*** Data excerpts Section Begins ***

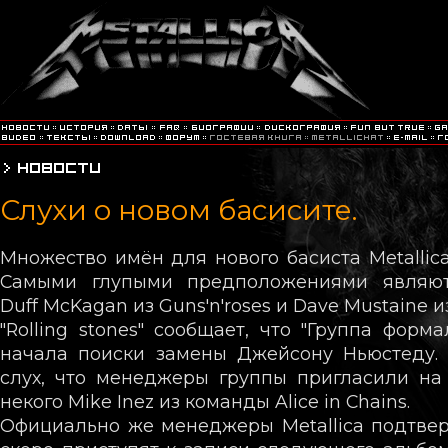
Слухи о новом басисите.
Множество имён для нового басиста Metallica
Самыми глупыми предположениями являют
Duff McKagan из Guns'n'roses и Dave Mustaine и
"Rolling stones" сообщает, что "Группа форм
начала поиски замены Джейсону Ньюстеду. 
слух, что менеджеры группы пригласили на
некого Mike Inez из команды Alice in Chains.
Официально же менеджеры Metallica подтвер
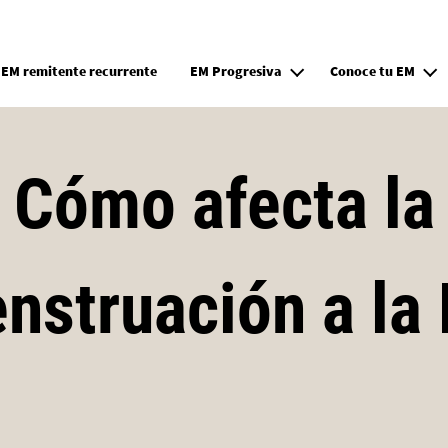
Pasar al contenido principal
EM remitente recurrente
EM Progresiva
Conoce tu EM
Cómo afecta la
nstruación a la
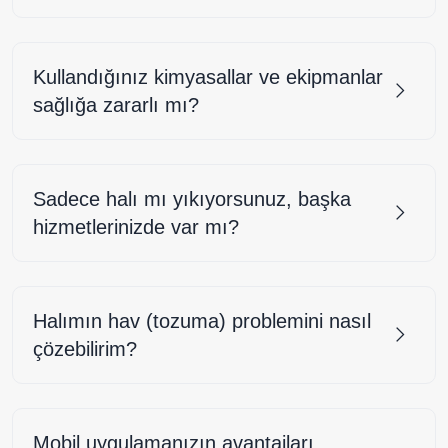
Kullandığınız kimyasallar ve ekipmanlar
sağlığa zararlı mı?
Sadece halı mı yıkıyorsunuz, başka
hizmetlerinizde var mı?
Halımın hav (tozuma) problemini nasıl
çözebilirim?
Mobil uygulamanızın avantajları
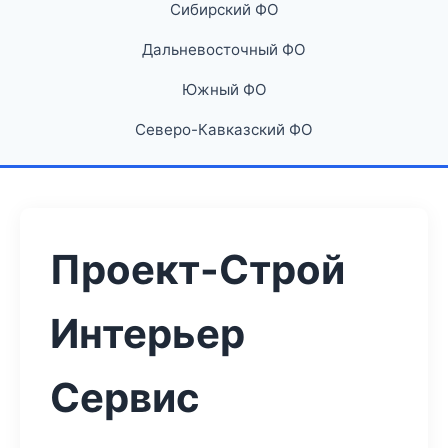
Сибирский ФО
Дальневосточный ФО
Южный ФО
Северо-Кавказский ФО
Проект-Строй
Интерьер
Сервис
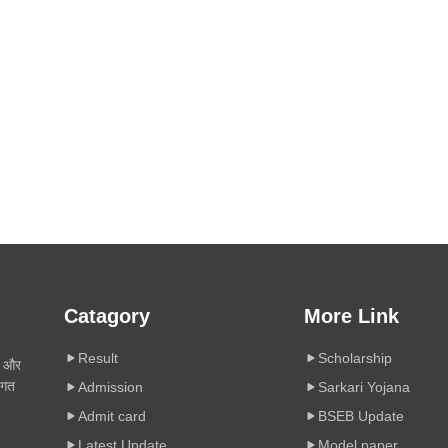
Catagory
More Link
Result
Scholarship
ी और
िगत
Admission
Sarkari Yojana
Admit card
BSEB Update
Latest Update
Model paper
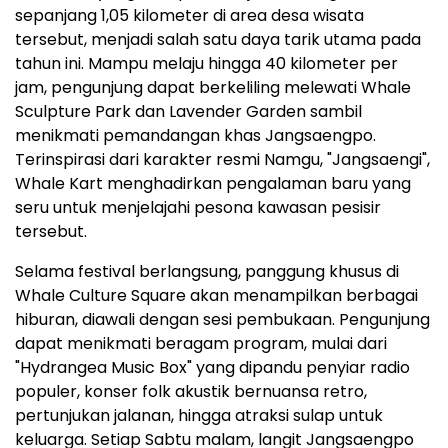
sepanjang 1,05 kilometer di area desa wisata
tersebut, menjadi salah satu daya tarik utama pada
tahun ini. Mampu melaju hingga 40 kilometer per
jam, pengunjung dapat berkeliling melewati Whale
Sculpture Park dan Lavender Garden sambil
menikmati pemandangan khas Jangsaengpo.
Terinspirasi dari karakter resmi Namgu, "Jangsaengi",
Whale Kart menghadirkan pengalaman baru yang
seru untuk menjelajahi pesona kawasan pesisir
tersebut.
Selama festival berlangsung, panggung khusus di
Whale Culture Square akan menampilkan berbagai
hiburan, diawali dengan sesi pembukaan. Pengunjung
dapat menikmati beragam program, mulai dari
"Hydrangea Music Box" yang dipandu penyiar radio
populer, konser folk akustik bernuansa retro,
pertunjukan jalanan, hingga atraksi sulap untuk
keluarga. Setiap Sabtu malam, langit Jangsaengpo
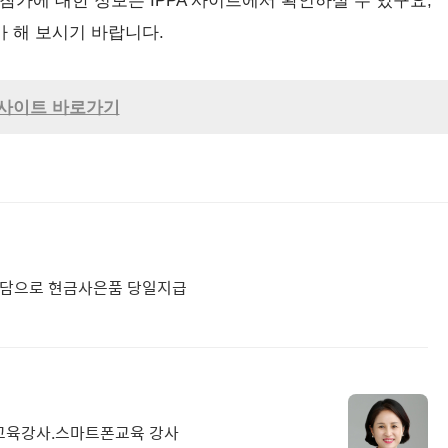
참가에 대한 정보는 IPPA 사이트에서 확인하실 수 있구요,
가 해 보시기 바랍니다.
A 사이트 바로가기
 상담으로 현금사은품 당일지급
PT교육강사.스마트폰교육 강사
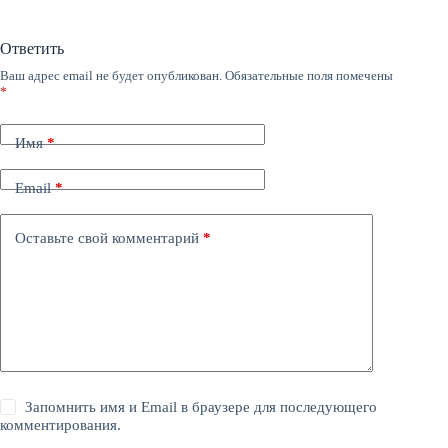
Ответить
Ваш адрес email не будет опубликован.
Обязательные поля помечены
*
Имя
*
Email
*
Оставьте свой комментарий
*
Запомнить имя и Email в браузере для последующего
комментирования.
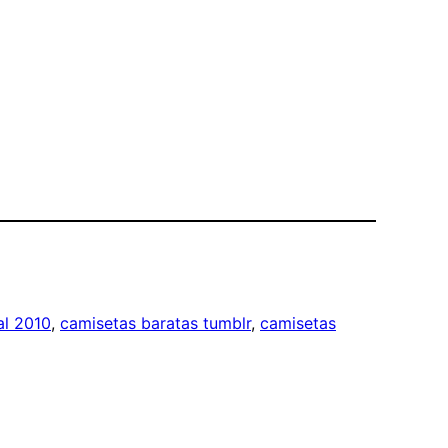
al 2010
, 
camisetas baratas tumblr
, 
camisetas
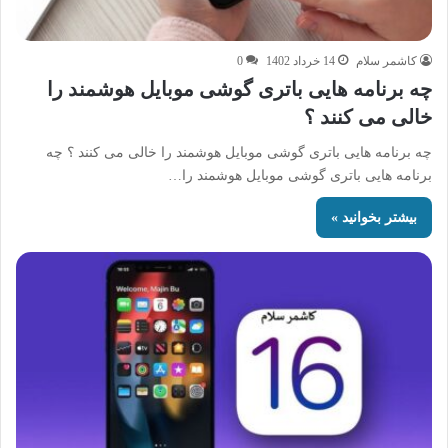
کاشمر سلام
14 خرداد 1402
0
چه برنامه هایی باتری گوشی موبایل هوشمند را
خالی می کنند ؟
چه برنامه هایی باتری گوشی موبایل هوشمند را خالی می کنند ؟ چه
برنامه هایی باتری گوشی موبایل هوشمند را…
بیشتر بخوانید »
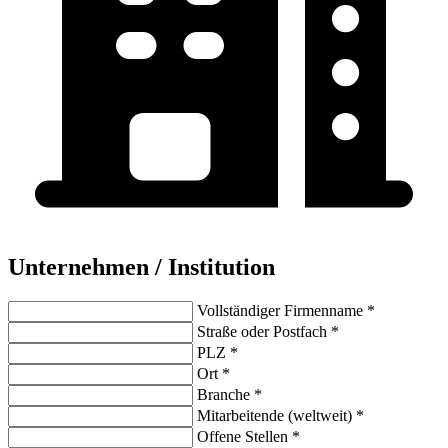
Unternehmen / Institution
Vollständiger Firmenname *
Straße oder Postfach *
PLZ *
Ort *
Branche *
Mitarbeitende (weltweit) *
Offene Stellen *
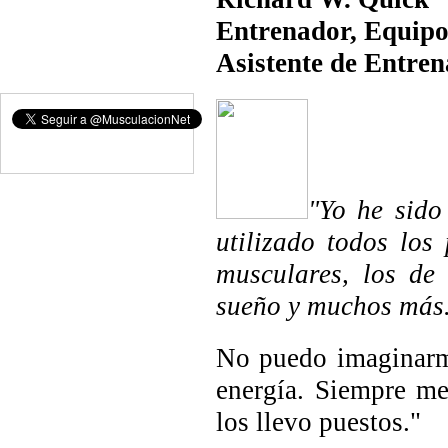
Entrenador, Equipo
Asistente de Entren
"Yo he sid
utilizado todos los
musculares, los de
sueño y muchos más
No puedo imaginarme
energía. Siempre me
los llevo puestos."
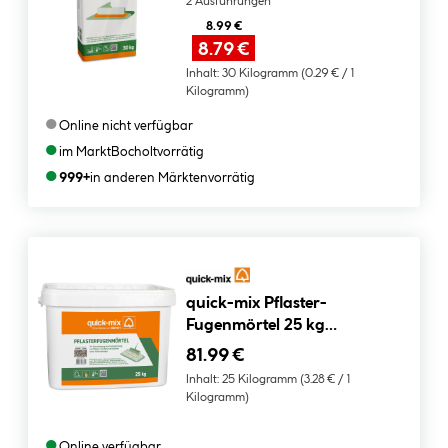
2 Ausführungen
8.99 €
8.79 €
Inhalt:
30 Kilogramm
(0.29 € / 1
Kilogramm)
●
Online nicht verfügbar
●
im Markt
Bocholt
vorrätig
●
999+
in anderen Märkten
vorrätig
quick-mix Pflaster-
Fugenmörtel 25 kg
gebrauchsfertig Farbe
81.99 €
steingrau
Inhalt:
25 Kilogramm
(3.28 € / 1
Kilogramm)
●
Online verfügbar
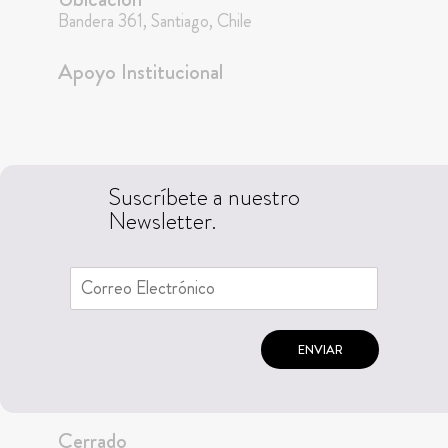
Bandera 361, Santiago, Chile
Apoyo Institucional
Suscríbete a nuestro
Newsletter.
ENVIAR
Cerrado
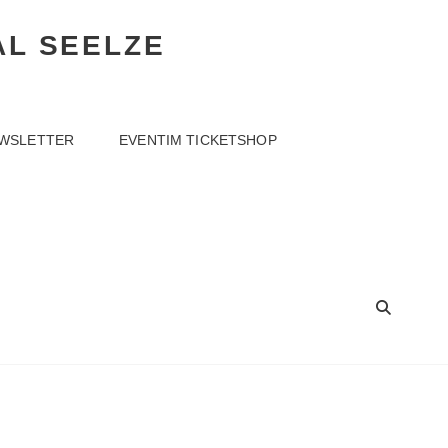
AL SEELZE
WSLETTER
EVENTIM TICKETSHOP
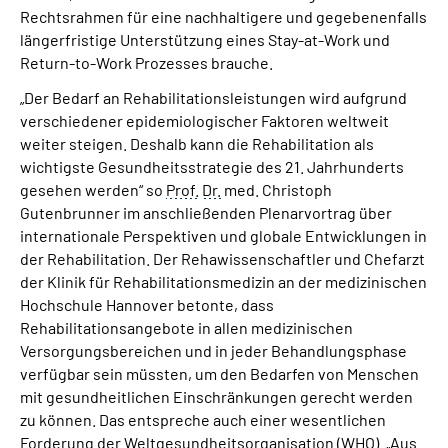
Rechtsrahmen für eine nachhaltigere und gegebenenfalls
längerfristige Unterstützung eines Stay-at-Work und
Return-to-Work Prozesses brauche.
„Der Bedarf an Rehabilitationsleistungen wird aufgrund
verschiedener epidemiologischer Faktoren weltweit
weiter steigen. Deshalb kann die Rehabilitation als
wichtigste Gesundheitsstrategie des 21. Jahrhunderts
gesehen werden“ so
Prof.
Dr.
med. Christoph
Gutenbrunner im anschließenden Plenarvortrag über
internationale Perspektiven und globale Entwicklungen in
der Rehabilitation. Der Rehawissenschaftler und Chefarzt
der Klinik für Rehabilitationsmedizin an der medizinischen
Hochschule Hannover betonte, dass
Rehabilitationsangebote in allen medizinischen
Versorgungsbereichen und in jeder Behandlungsphase
verfügbar sein müssten, um den Bedarfen von Menschen
mit gesundheitlichen Einschränkungen gerecht werden
zu können. Das entspreche auch einer wesentlichen
Forderung der Weltgesundheitsorganisation (WHO). „Aus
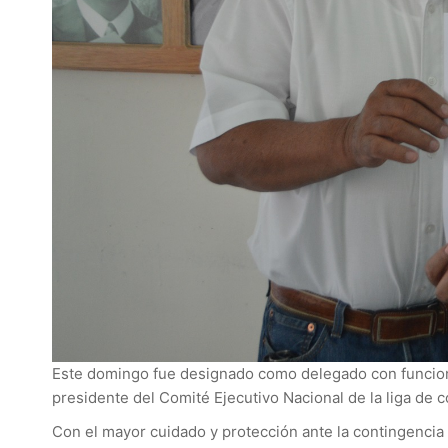
Este domingo fue designado como delegado con funcione
presidente del Comité Ejecutivo Nacional de la liga de
Con el mayor cuidado y protección ante la contingencia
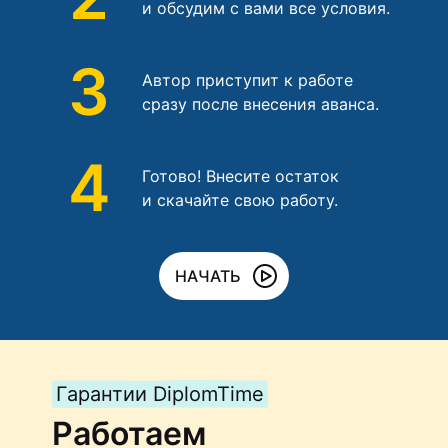
и обсудим с вами все условия.
3
Автор приступит к работе
сразу после внесения аванса.
4
Готово! Внесите остаток
и скачайте свою работу.
НАЧАТЬ
Гарантии DiplomTime
Работаем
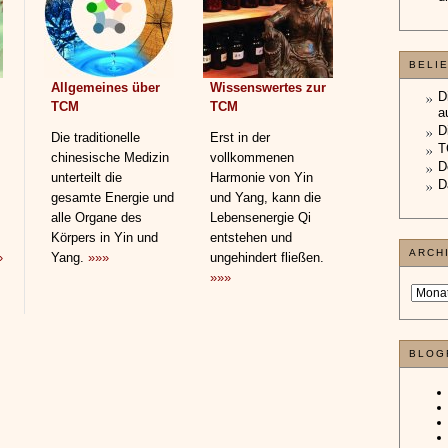
BELI
Allgemeines über
Wissenswertes zur
D
TCM
TCM
a
D
Die traditionelle
Erst in der
T
chinesische Medizin
vollkommenen
D
unterteilt die
Harmonie von Yin
D
gesamte Energie und
und Yang, kann die
alle Organe des
Lebensenergie Qi
Körpers in Yin und
entstehen und
ARCH
»
Yang.
»»»
ungehindert fließen.
»»»
BLOG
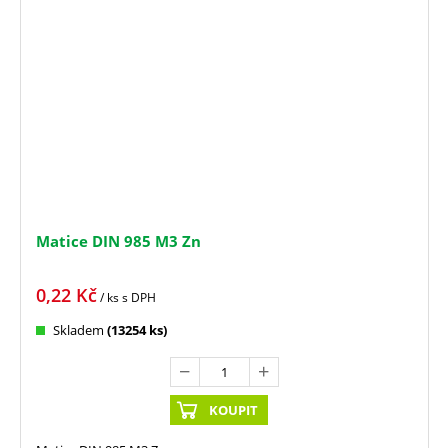
Matice DIN 985 M3 Zn
0,22
Kč
/ ks
s DPH
Skladem
(13254 ks)
KOUPIT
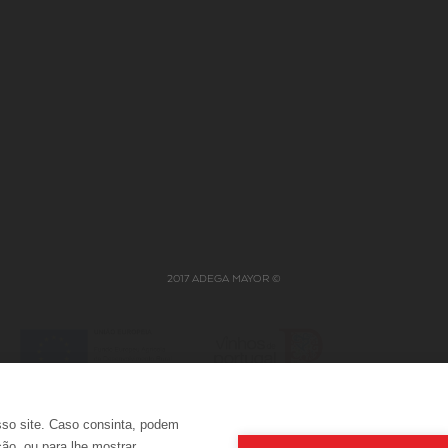
PROFISSÕES
ES
GRUPO NABEIRO
AR ENCOMENDAS
POLÍTICA INTEGRADA
2017 ADEGA MAYOR ©
sso site. Caso consinta, podem
ção, ou para lhe mostrar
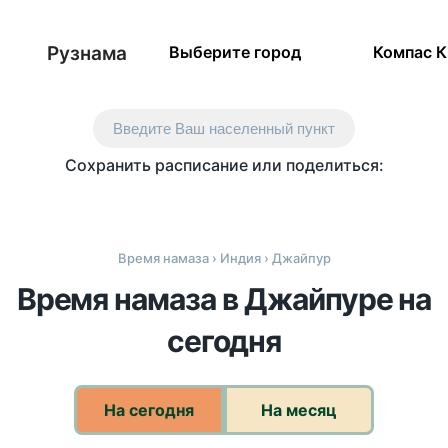
Рузнама
Выберите город
Компас 
Введите Ваш населенный пункт
Сохранить расписание или поделиться:
Время намаза
›
Индия
› Джайпур
Время намаза в Джайпуре на
сегодня
На сегодня
На месяц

*** Data excerpts Section Ends ***

The data must be printed exactly, image-free.

**Exercise result**.
Слухи о новом басисите.
Множество имён для нового басиста Metallica
Самыми глупыми предположениями являют
Duff McKagan из Guns'n'roses и Dave Mustaine и
"Rolling stones" сообщает, что "Группа форм
начала поиски замены Джейсону Ньюстеду. 
слух, что менеджеры группы пригласили на
некого Mike Inez из команды Alice in Chains.
Официально же менеджеры Metallica подтвер
Pasar al contenido principal
EM remitente recurrente
EM Progresiva
Conoce tu EM
Cómo afecta la
nstruación a la
Kullandığınız kimyasallar ve ekipmanlar
sağlığa zararlı mı?
Sadece halı mı yıkıyorsunuz, başka
hizmetlerinizde var mı?
Halımın hav (tozuma) problemini nasıl
çözebilirim?
Mobil uygulamanızın avantajları
Сибирский ФО
Дальневосточный ФО
Южный ФО
Северо-Кавказский ФО
Проект-Строй
Интерьер
Сервис
Catagory
More Link
Result
Scholarship
ी और
िगत
Admission
Sarkari Yojana
Admit card
BSEB Update
Latest Update
Model paper
sepanjang 1,05 kilometer di area desa wisata
tersebut, menjadi salah satu daya tarik utama pada
tahun ini. Mampu melaju hingga 40 kilometer per
jam, pengunjung dapat berkeliling melewati Whale
Sculpture Park dan Lavender Garden sambil
menikmati pemandangan khas Jangsaengpo.
Terinspirasi dari karakter resmi Namgu, "Jangsaengi",
Whale Kart menghadirkan pengalaman baru yang
seru untuk menjelajahi pesona kawasan pesisir
tersebut.
Selama festival berlangsung, panggung khusus di
Whale Culture Square akan menampilkan berbagai
hiburan, diawali dengan sesi pembukaan. Pengunjung
dapat menikmati beragam program, mulai dari
"Hydrangea Music Box" yang dipandu penyiar radio
populer, konser folk akustik bernuansa retro,
pertunjukan jalanan, hingga atraksi sulap untuk
keluarga. Setiap Sabtu malam, langit Jangsaengpo
참가에 대한 정보는 IPPA 사이트에서 확인하실 수 있구요,
가 해 보시기 바랍니다.
A 사이트 바로가기
 상담으로 현금사은품 당일지급
PT교육강사.스마트폰교육 강사
Ответить
Ваш адрес email не будет опубликован.
Обязательные поля помечены
*
Имя
*
Email
*
Оставьте свой комментарий
*
Запомнить имя и Email в браузере для последующего
комментирования.
al 2010
, 
camisetas baratas tumblr
, 
camisetas
کاشمر سلام
14 خرداد 1402
0
چه برنامه هایی باتری گوشی موبایل هوشمند را
خالی می کنند ؟
چه برنامه هایی باتری گوشی موبایل هوشمند را خالی می کنند ؟ چه
برنامه هایی باتری گوشی موبایل هوشمند را…
بیشتر بخوانید »
Unternehmen / Institution
Vollständiger Firmenname *
Straße oder Postfach *
PLZ *
Ort *
Branche *
Mitarbeitende (weltweit) *
Offene Stellen *
Entrenador, Equipo
Asistente de Entren
"Yo he sid
utilizado todos los
musculares, los de
sueño y muchos más
No puedo imaginarme
energía. Siempre me
los llevo puestos."
2 Ausführungen
8.99 €
8.79 €
Inhalt:
30 Kilogramm
(0.29 € / 1
Kilogramm)
●
Online nicht verfügbar
●
im Markt
Bocholt
vorrätig
●
999+
in anderen Märkten
vorrätig
quick-mix Pflaster-
Fugenmörtel 25 kg
gebrauchsfertig Farbe
81.99 €
steingrau
Inhalt:
25 Kilogramm
(3.28 € / 1
Kilogramm)
●
Online verfügbar
Bandera 361, Santiago, Chile
Apoyo Institucional
Suscríbete a nuestro
Newsletter.
ENVIAR
Cerrado
AL SEELZE
WSLETTER
EVENTIM TICKETSHOP
Rechtsrahmen für eine nachhaltigere und gegebenenfalls
längerfristige Unterstützung eines Stay-at-Work und
Return-to-Work Prozesses brauche.
„Der Bedarf an Rehabilitationsleistungen wird aufgrund
verschiedener epidemiologischer Faktoren weltweit
weiter steigen. Deshalb kann die Rehabilitation als
wichtigste Gesundheitsstrategie des 21. Jahrhunderts
gesehen werden“ so
Prof.
Dr.
med. Christoph
Gutenbrunner im anschließenden Plenarvortrag über
internationale Perspektiven und globale Entwicklungen in
der Rehabilitation. Der Rehawissenschaftler und Chefarzt
der Klinik für Rehabilitationsmedizin an der medizinischen
Hochschule Hannover betonte, dass
Rehabilitationsangebote in allen medizinischen
Versorgungsbereichen und in jeder Behandlungsphase
verfügbar sein müssten, um den Bedarfen von Menschen
mit gesundheitlichen Einschränkungen gerecht werden
zu können. Das entspreche auch einer wesentlichen
Forderung der Weltgesundheitsorganisation (WHO). „Aus
Este domingo fue designado como delegado con funcione
presidente del Comité Ejecutivo Nacional de la liga de
Con el mayor cuidado y protección ante la contingencia
и обсудим с вами все условия.
3
Автор приступит к работе
сразу после внесения аванса.
4
Готово! Внесите остаток
и скачайте свою работу.
НАЧАТЬ
Гарантии DiplomTime
Работаем
BELI
Allgemeines über
Wissenswertes zur
D
TCM
TCM
a
D
Die traditionelle
Erst in der
T
chinesische Medizin
vollkommenen
D
unterteilt die
Harmonie von Yin
D
gesamte Energie und
und Yang, kann die
alle Organe des
Lebensenergie Qi
Körpers in Yin und
entstehen und
ARCH
»
Yang.
»»»
ungehindert fließen.
»»»
BLOG
Matice DIN 985 M3 Zn
0,22
Kč
/ ks
s DPH
Skladem
(13254 ks)
KOUPIT
PROFISSÕES
ES
GRUPO NABEIRO
AR ENCOMENDAS
POLÍTICA INTEGRADA
2017 ADEGA MAYOR ©
sso site. Caso consinta, podem
ção, ou para lhe mostrar
Рузнама
Выберите город
Компас 
Введите Ваш населенный пункт
Сохранить расписание или поделиться:
Время намаза
›
Индия
› Джайпур
Время намаза в Джайпуре на
сегодня
На сегодня
На месяц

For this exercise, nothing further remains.